One of the biggest money mistakes any pre-retiree can make is not heading into retirement with a plan. Understanding how much money you really need to retire before you reach retirement can give you time to adjust your retirement lifestyle expectations, age of retirement or savings strategies.

Simply put, if you don’t understand how much your retirement lifestyle will cost and how much you need to have saved to support it, you won't know if you are on track.  The first year of retirement is not a good time to find out you under saved.

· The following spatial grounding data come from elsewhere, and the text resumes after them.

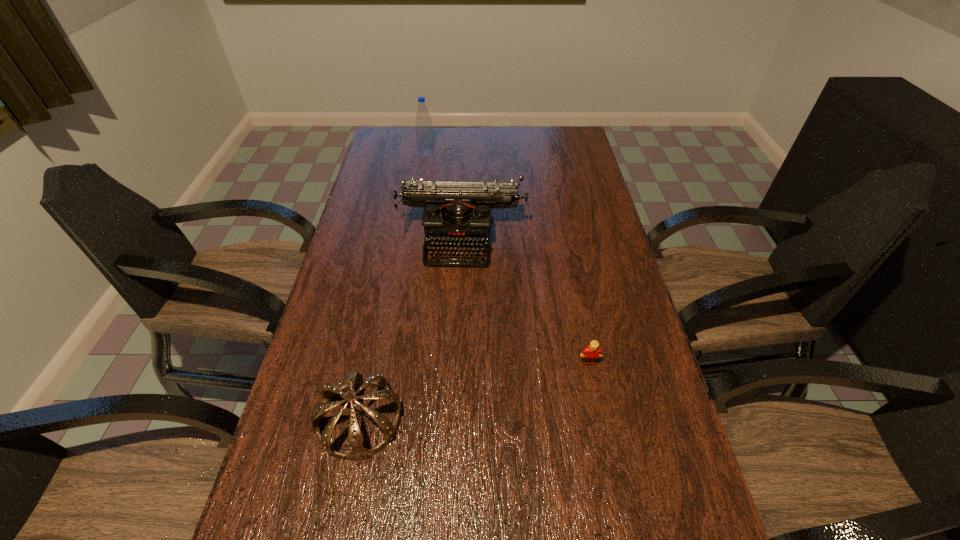 I want to click on the tallest object, so click(x=425, y=142).

This screenshot has width=960, height=540. I want to click on water bottle, so click(x=425, y=142).

Identify the location of the second tallest object. The image size is (960, 540). (456, 214).

Locate an element on the screen. typewriter is located at coordinates (456, 214).

Locate an element on the screen. the third tallest object is located at coordinates (330, 392).

In order to click on the nearest object in this screenshot , I will do `click(330, 392)`.

This screenshot has width=960, height=540. What are the coordinates of `the third farthest object` in the screenshot? It's located at (590, 354).

Image resolution: width=960 pixels, height=540 pixels. Find the location of `the shortest object`. the shortest object is located at coordinates (590, 354).

Where is `free space located 0.190m on the front of the tallest object`? free space located 0.190m on the front of the tallest object is located at coordinates (421, 186).

I want to click on vacant position located on the keyboard of the second tallest object, so click(459, 303). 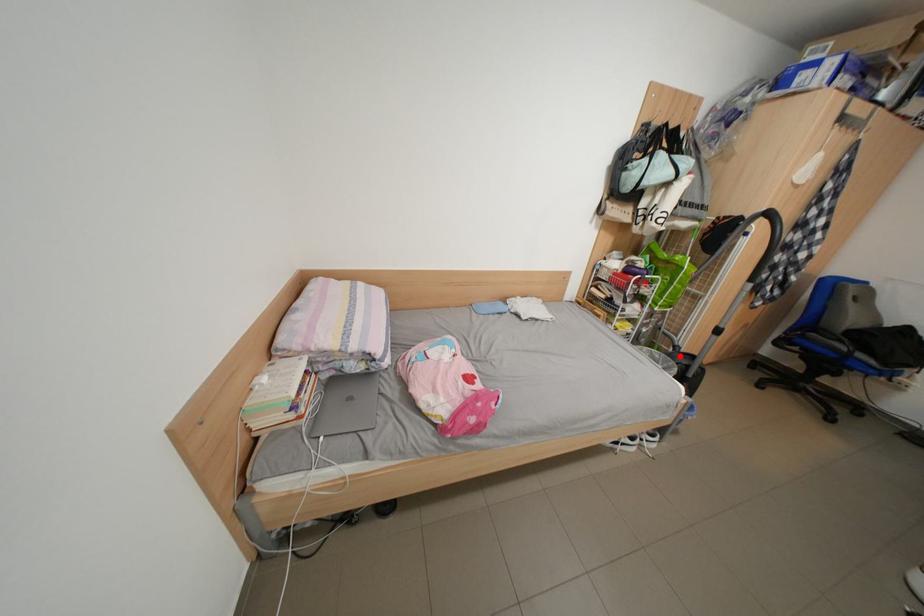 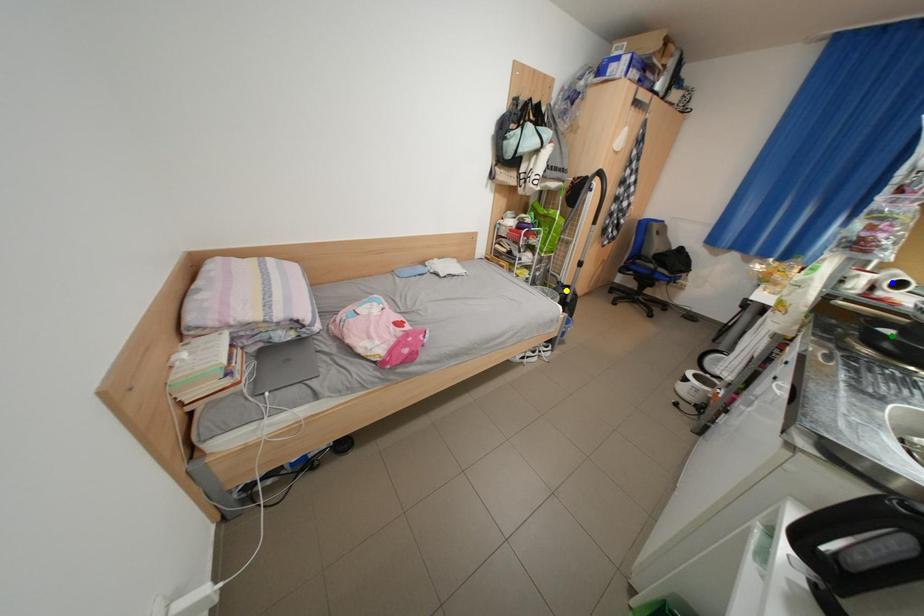 Question: I am providing you with two images of the same scene from different viewpoints. A red point is marked on the first image. You are given multiple points on the second image. Which mark in image 2 goes with the point in image 1?

Choices:
 (A) blue point
 (B) green point
 (C) yellow point

Answer: (C) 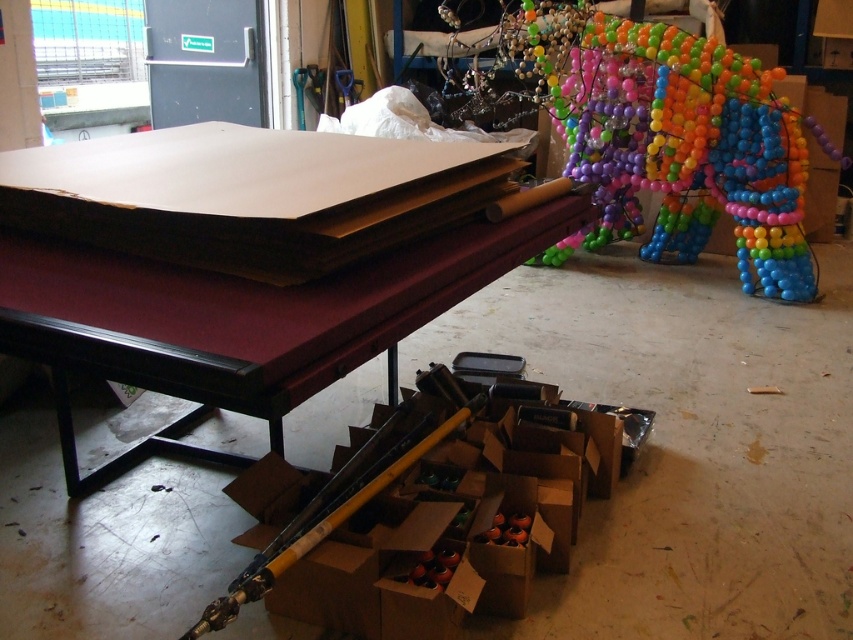 You are standing in the workshop and want to place a new decorative item on the closest object. Which object should you choose between the maroon felt pool table at center and the multicolored plastic balloon at upper right?

The maroon felt pool table at center is closer to the viewer than the multicolored plastic balloon at upper right, so you should place the decorative item on the maroon felt pool table at center.

You are an artist planning to place a large sculpture in your workspace. You have the maroon felt pool table at center and the multicolored plastic balloon at upper right. Which object takes up more space in the workspace?

The multicolored plastic balloon at upper right takes up more space in the workspace because it is larger than the maroon felt pool table at center according to the description.

You are setting up a birthday party and need to place a decorative balloon. Based on the scene, where should you place the multicolored plastic balloon at upper right relative to the maroon felt pool table at center to match the image?

The multicolored plastic balloon at upper right should be placed above the maroon felt pool table at center as it is positioned above in the image. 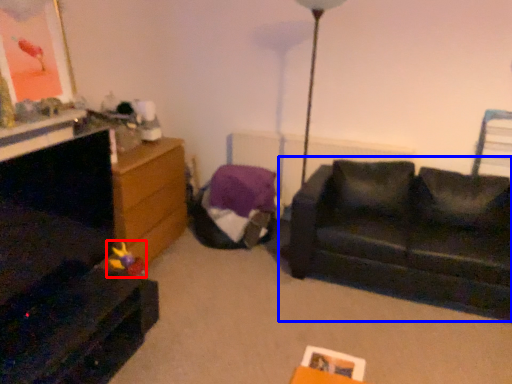 Question: Which object appears farthest to the camera in this image, toy (highlighted by a red box) or studio couch (highlighted by a blue box)?

Choices:
 (A) toy
 (B) studio couch

Answer: (A) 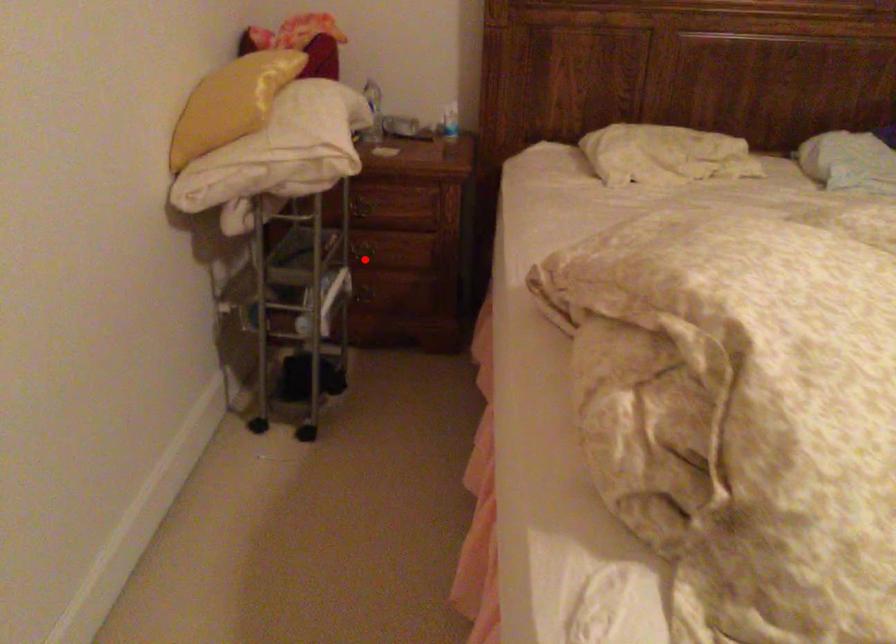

Mistake #2: Waiting To Start Saving

Once you’ve created your retirement plan and discovered how much you need for retirement, it may become clearer as to why you shouldn’t delay the savings process. And while putting away 15% of your pay now might feel hard to do, it’s important to remember that due to the magic of compound interest, your contributions could potentially turn into hundreds of thousands or even millions in retirement (depending how the markets perform, what you invest your money in, and how many years away you are from retirement). The best way to make this happen? Time. Give your money the years or decades it needs to grow into what you’ll need in retirement.

Mistake #3: Underestimating Healthcare  Costs

In 2019 it was estimated that an average healthy 65 year old couple would need close to $400,000 to cover healthcare expenses, including Medicare Parts B and D, according to HealthView Services. If you have chronic health conditions you will probably spend more.  Perhaps, ironically, if you are very healthy you could also spend more because you will probably live longer than the average age of 84 (men) or 86 (women).  

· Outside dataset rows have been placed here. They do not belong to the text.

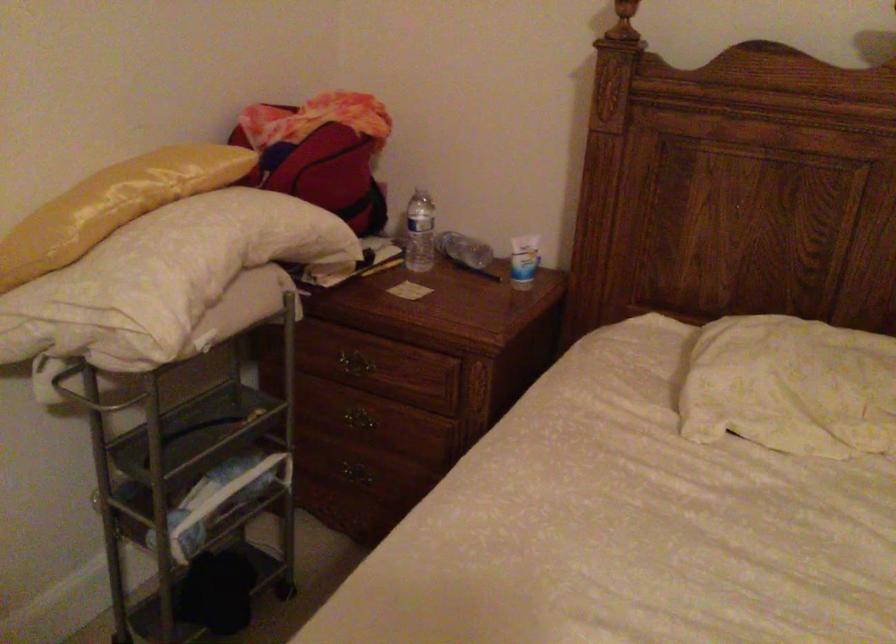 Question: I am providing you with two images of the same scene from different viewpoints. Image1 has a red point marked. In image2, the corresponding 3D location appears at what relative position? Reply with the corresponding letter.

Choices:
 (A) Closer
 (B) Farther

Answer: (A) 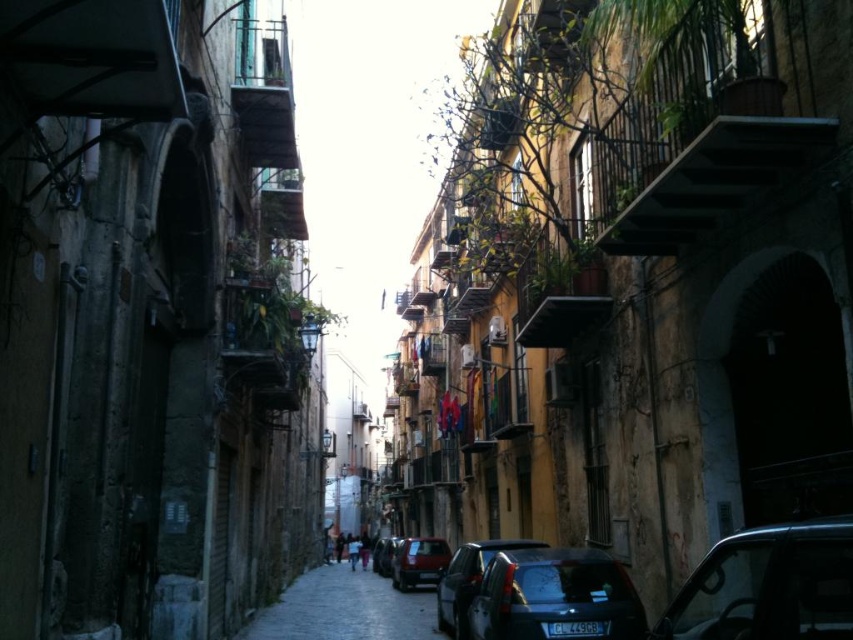 Consider the image. You are a delivery person needing to park your 3.5 meter long van in this alley. You see the matte red car at center and the shiny black car at center. Which car is longer and can you fit your van between them?

The shiny black car at center is longer than the matte red car at center. Since the shiny black car at center is longer, the space between them may not be sufficient for a 3.5 meter van. You should check the exact distance between the cars to ensure there is enough space.

You are driving a car that is 15 feet long and want to park in the space where the matte red car at center is currently parked. Can you safely fit your car into that space?

The distance between the matte red car at center and the camera is 72.70 feet. Since your car is only 15 feet long, there is ample space to park safely. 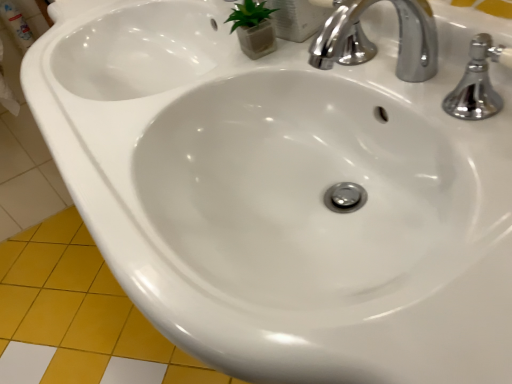 Question: From a real-world perspective, is yellow matte tile at lower left above or below polished chrome faucet at upper right?

Choices:
 (A) above
 (B) below

Answer: (B)

Question: Is yellow matte tile at lower left bigger or smaller than polished chrome faucet at upper right?

Choices:
 (A) big
 (B) small

Answer: (A)

Question: Is yellow matte tile at lower left taller or shorter than polished chrome faucet at upper right?

Choices:
 (A) tall
 (B) short

Answer: (B)

Question: In terms of width, does polished chrome faucet at upper right look wider or thinner when compared to yellow matte tile at lower left?

Choices:
 (A) wide
 (B) thin

Answer: (B)

Question: Considering the relative positions of polished chrome faucet at upper right and yellow matte tile at lower left in the image provided, is polished chrome faucet at upper right to the left or to the right of yellow matte tile at lower left?

Choices:
 (A) right
 (B) left

Answer: (A)

Question: From the image's perspective, is polished chrome faucet at upper right above or below yellow matte tile at lower left?

Choices:
 (A) above
 (B) below

Answer: (A)

Question: Considering the positions of polished chrome faucet at upper right and yellow matte tile at lower left in the image, is polished chrome faucet at upper right bigger or smaller than yellow matte tile at lower left?

Choices:
 (A) small
 (B) big

Answer: (A)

Do not forget to account for dental and vision care, which are some of the biggest blind spots for retirees as original Medicare doesn't cover these expenses. 

One way to help with the costs of healthcare is to understand your Medicare coverage and supplemental plan options such as Medigap or a Medicare Advantage plan. Shop around for the best type of plan, looking at the coverage and the cost that is best for you.

Finally, once you reach 65, do not delay signing up. For every full 12-month period that you wait to sign up for Medicare upon becoming eligible, you face a 10% penalty that gets added on to the standard premium. This penalty on the premium will have to be paid every year that you use Medicare.2  This will not apply if you are working at a company with 20 or more employees and have coverage at work that is at least as good as Medicare. But once you retire you will need to sign up for Medicare right away.

Mistake #4: Underutilizing Tax-Advantaged Accounts

Never underestimate the impact taxes can have on your income now and through retirement. Both traditional and Roth IRA and 401(k) options can provide tax-advantaged opportunities that can make a difference in your retirement savings. Traditional retirement accounts reduce the amount of taxable income for the year they are created. For example, if your income is $60,000 but you put $6,000 into a traditional IRA, your taxable income for the year drops to $54,000. Roth IRA contributions are still taxed as part of your income for the year they’re added into the account, but then they are withdrawn from the account tax-free during retirement.

In 2020 the IRS will let you contribute up to $19,500 a year for 401(k)'s and $6,000 into you IRA's with additional contributions of $6,500 and $1,000 a year for individuals age 50 or older.

Final Thoughts

Preparing for retirement can bring about a mix of emotions - excitement to leave the workforce and anxiety about affording your ideal standard of living, just to name a few. Putting in the work now to help avoid common retirement pitfalls could mean creating more peace of mind as you look forward to enjoying your years of freedom ahead.